How county agency defines child abuse
The Erie County Office of Children and Youth uses its Web site to tell the public how it defines suspected child abuse.
OCY also uses the site to let people know how to report suspected abuse and how to tell when suspected abuse might be due to "non-accidental" origins.
In the case of Brittany Legler, Millcreek Township police allege that the 15-year-old's chronic injuries were not accidental.
Millcreek school officials made numerous complaints about suspected abuse of the 15-year-old to OCY, according to the police report in the case.
OCY is supposed to report cases of suspected child abuse to the police, though Millcreek police did not learn of the suspected abuse to Legler until after her death May 9, District Attorney Brad Foulk said.
According to the arrest warrant for Legler's adoptive mother, Lisa M. Iarussi, Legler suffered extensive bruising to the head and body, including the face, legs, arms, trunk and feet, and long-term injuries such as a cauliflower ear and scarring to the lower lip.

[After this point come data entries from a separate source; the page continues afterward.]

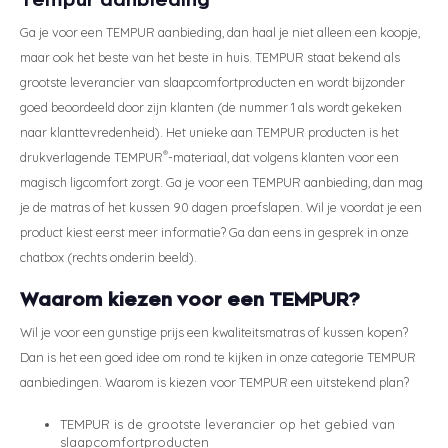
Ga je voor een TEMPUR aanbieding, dan haal je niet alleen een koopje,
maar ook het beste van het beste in huis. TEMPUR staat bekend als
grootste leverancier van slaapcomfortproducten en wordt bijzonder
goed beoordeeld door zijn klanten (de nummer 1 als wordt gekeken
naar klanttevredenheid). Het unieke aan TEMPUR producten is het
®
drukverlagende TEMPUR
-materiaal, dat volgens klanten voor een
magisch ligcomfort zorgt. Ga je voor een TEMPUR aanbieding, dan mag
je de matras of het kussen 90 dagen proefslapen. Wil je voordat je een
product kiest eerst meer informatie? Ga dan eens in gesprek in onze
chatbox (rechts onderin beeld).
Waarom kiezen voor een TEMPUR?
Wil je voor een gunstige prijs een kwaliteitsmatras of kussen kopen?
Dan is het een goed idee om rond te kijken in onze categorie TEMPUR
aanbiedingen. Waarom is kiezen voor TEMPUR een uitstekend plan?
TEMPUR is de grootste leverancier op het gebied van
slaapcomfortproducten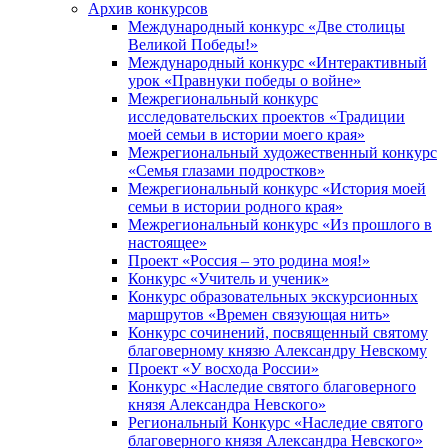
Архив конкурсов
Международный конкурс «Две столицы
Великой Победы!»
Международный конкурс «Интерактивный
урок «Правнуки победы о войне»
Межрегиональный конкурс
исследовательских проектов «Традиции
моей семьи в истории моего края»
Межрегиональный художественный конкурс
«Семья глазами подростков»
Межрегиональный конкурс «История моей
семьи в истории родного края»
Межрегиональный конкурс «Из прошлого в
настоящее»
Проект «Россия – это родина моя!»
Конкурс «Учитель и ученик»
Конкурс образовательных экскурсионных
маршрутов «Времен связующая нить»
Конкурс сочинений, посвященный святому
благоверному князю Александру Невскому
Проект «У восхода России»
Конкурс «Наследие святого благоверного
князя Александра Невского»
Региональный Конкурс «Наследие святого
благоверного князя Александра Невского»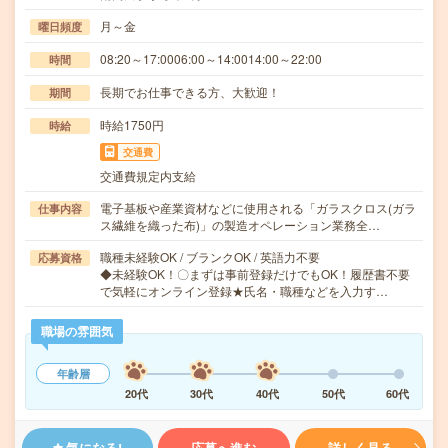
月～金
曜日頻度
08:20～17:0006:00～14:0014:00～22:00
時間
長期でお仕事できる方、大歓迎！
期間
時給1750円
時給
交通費
交通費規定内支給
電子基板や産業資材などに使用される「ガラスクロス(ガラ
仕事内容
ス繊維を織った布)」の製造オペレーション業務全…
職種未経験OK / ブランクOK / 英語力不要
応募資格
◆未経験OK！〇まずは事前登録だけでもOK！履歴書不要
で気軽にオンライン登録★氏名・職種などを入力す…
職場の雰囲気
年齢層
20代
30代
40代
50代
60代
気になる!
応募へ進む
詳しく見る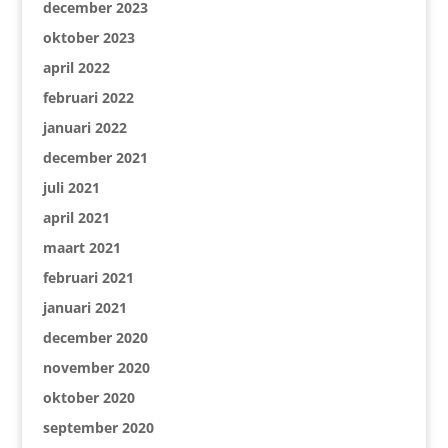
december 2023
oktober 2023
april 2022
februari 2022
januari 2022
december 2021
juli 2021
april 2021
maart 2021
februari 2021
januari 2021
december 2020
november 2020
oktober 2020
september 2020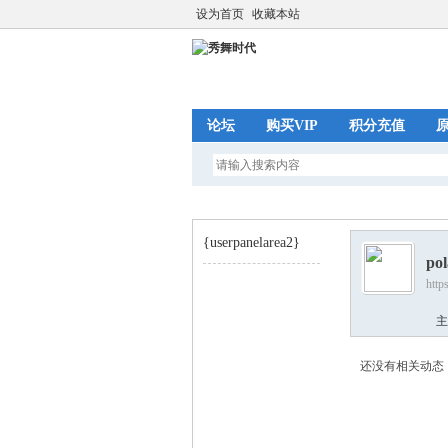
设为首页
收藏本站
论坛
购买VIP
积分充值
{userpanelarea2}
po
http
秀
›
主
还没有相关动态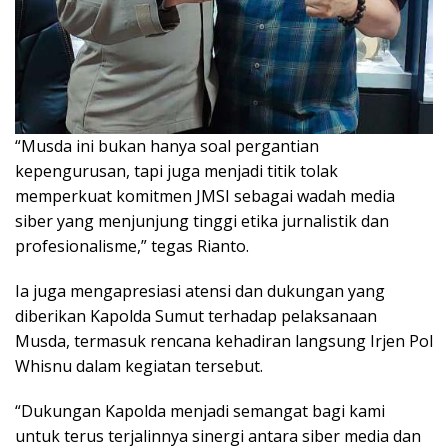
“Musda ini bukan hanya soal pergantian
kepengurusan, tapi juga menjadi titik tolak
memperkuat komitmen JMSI sebagai wadah media
siber yang menjunjung tinggi etika jurnalistik dan
profesionalisme,” tegas Rianto.
Ia juga mengapresiasi atensi dan dukungan yang
diberikan Kapolda Sumut terhadap pelaksanaan
Musda, termasuk rencana kehadiran langsung Irjen Pol
Whisnu dalam kegiatan tersebut.
“Dukungan Kapolda menjadi semangat bagi kami
untuk terus terjalinnya sinergi antara siber media dan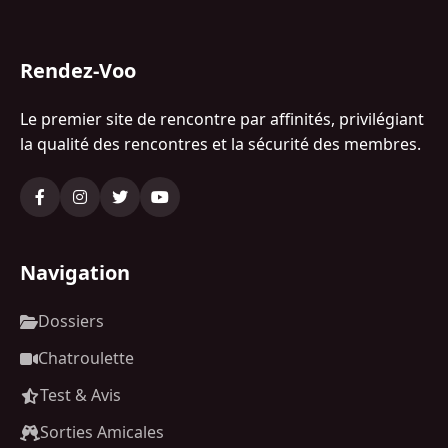
Rendez-Voo
Le premier site de rencontre par affinités, privilégiant
la qualité des rencontres et la sécurité des membres.
Navigation
Dossiers
Chatroulette
Test & Avis
Sorties Amicales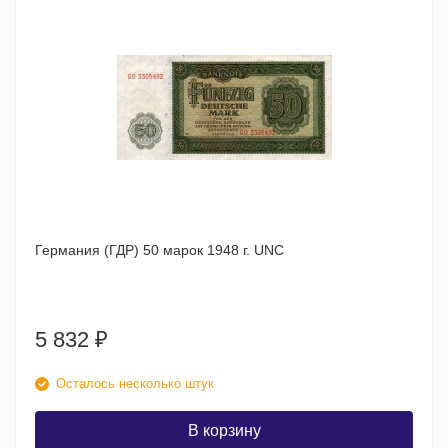
Германия (ГДР) 50 марок 1948 г. UNC
5 832
₽
Осталось несколько штук
В корзину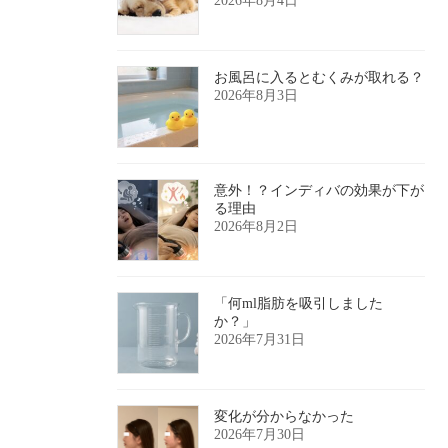
2026年8月4日
お風呂に入るとむくみが取れる？
2026年8月3日
意外！？インディバの効果が下が
る理由
2026年8月2日
「何ml脂肪を吸引しました
か？」
2026年7月31日
変化が分からなかった
2026年7月30日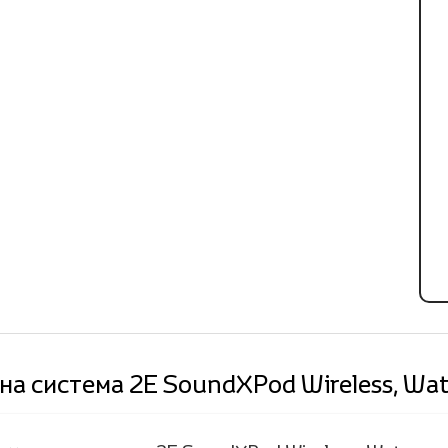
на система 2E SoundXPod Wireless, W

Investigators found that "the sheer number, magnitude and location of the injuries sustained by the victim are inconsistent with accidental trauma alone," according to the warrant.
According to its Web site, here is how OCY wants the public to understand suspected child abuse.
"How can I tell if a child is being physically abused?" "Suspicion of physical abuse is warranted when a child sustains unexplained, non-accidental injuries. Common areas for these types of injuries are on the face, torso, back, buttocks, and thighs. When injuries are in various stages of healing it may suggest that the child has been repeatedly abused."
"When is physical discipline child abuse?" "When physical discipline results in a physical injury which causes a child severe pain or significantly impairs a child's physical functioning, either temporarily or permanently, it is considered child abuse."